ECZEMA

Atopic dermatitis or eczema, is an inflammatory skin condition and often
causing a lot of discomfort. It usually occurs in families, or where family members
have related allergic conditions such as asthma and hay fever. Eczema is known
to flare up and disappear for no apparent reason. It is not contagious. It affects
all ages, but it usually appears in babies aged from two to six months.
In general:
* Most people with eczema develop it before the age of five.
* Most grow out of it, but a small number have severe eczema into adulthood.
* It tends to improve in middle age and is not as common in older people.

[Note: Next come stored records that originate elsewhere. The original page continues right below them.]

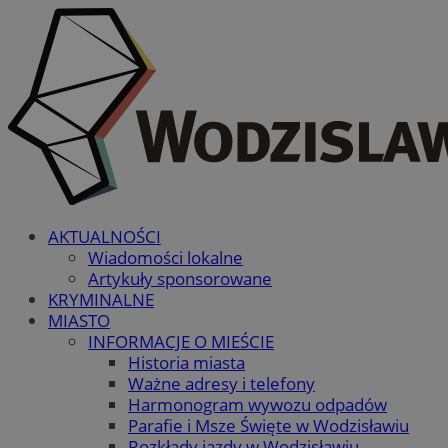
AKTUALNOŚCI
Wiadomości lokalne
Artykuły sponsorowane
KRYMINALNE
MIASTO
INFORMACJE O MIEŚCIE
Historia miasta
Ważne adresy i telefony
Harmonogram wywozu odpadów
Parafie i Msze Święte w Wodzisławiu
Rozkłady jazdy w Wodzisławiu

Symptoms include: itching (this distinguishes eczema from other rashes) and a
recurring rash of dry, red, patchy or cracked skin. In the very young, it usually
appears on the face, knees and elbows. In older children, it’s less common on
the face than on the neck, inner elbows, backs of the knees and ankles. In adults,
it tends to affect the face and hands. Skin may become weeping and watery or rough
and leathery.

Cause:
The exact cause of eczema is a mystery, but it seems to be linked to a family history
of the condition (or of hay fever or asthma), particular foods, including dairy and wheat
products, citrus fruits, eggs, nuts, seafood and chemical food additives, preservatives
and colourings, and alcohol.

Other causes include stress, irritants such as tobacco smoke, chemicals, hot and humid
or cold and dry weather conditions, and airconditioning or overheating. Eczema can be
caused by allergens, including household dust mites and their droppings, moulds, grasses,
plant pollens, foods, pets, and irritants including woollen clothing, soaps, shampoos and
washing powders, cosmetics and toiletries. (Household dust mites which feed on the skin
that humans shed are particularly numerous in the homes of people with eczema because
of the number of skin scales they shed. Strict anti-dust measures may be required.)

Symptoms tend to become less severe over time, but the skin is likely to remain dry and
sensitive.

Treatment:
Many things can be done to avoid outbreak. Most importantly, keep skin moist by using
a daily moisturiser such as sorbolene. Some people recommend applying it at least four
times a day. Wear pure cotton or soft fabrics, avoiding rough, scratchy fibres and tight
clothing. If you use rubber gloves, wear cotton liners. Bathing too often, especially with
harsh soap, can make eczema worse.

Remember the following:
* Use warm water, not hot
* Use as little soap as possible, limiting it to face, armpits and genitals if possible, or use
  non-soap cleanser and/or bath oil.
* Dry yourself thoroughly yet gently – pat, don’t rub.
* Bathe or shower less often.
* Apply cold compresses to itchy areas, but don’t let them dry out.
* Over-the-counter hydrocortisone creams or lotions can be applied several times daily to
  inflamed skin.

See your doctor if such home-care methods do not help, if you feel itchy but have no rash,
if dry and itchy skin is preventing you from sleeping, if you have open cuts from scratching
yourself, or if you have developed infected areas (crusting, pustules, spreading redness).

Other Tips:
If possible, remove carpets and rugs from your house to avoid dust mites, and keep pets
outside. Air your home as often as you can. Avoid soft toys (these are popular with dust
mites). Change your bed linen regularly, vacuum the mattress regularly for dust mites, and
avoid feather pillows.
Try to reduce stress. Learn what triggers your eczema and how to avoid those triggers.
Try not to scratch! If it’s driving you mad, get into a cool bath with soothing bath oil or
oatmeal. Skin infections can make eczema worse – avoid people with cold sores, shingles
or chicken pox.

There is no known cure for eczema, but treatment can control symptoms. The aim is to
heal the skin and prevent flare-ups. Moisturising is important.

Treatment may include corticosteroids, in cream form to reduce inflammation and itchiness.
Most require a prescription, but hydrocortisone is available at pharmacies. Another treatment
is sedating antihistamines to help you sleep and reduce itchiness. Wet bandages can soothe
the skin, reduce itchiness and help heal broken skin. More severe symptoms may call for oral
corticosteroids, immunosuppressants or phototherapy.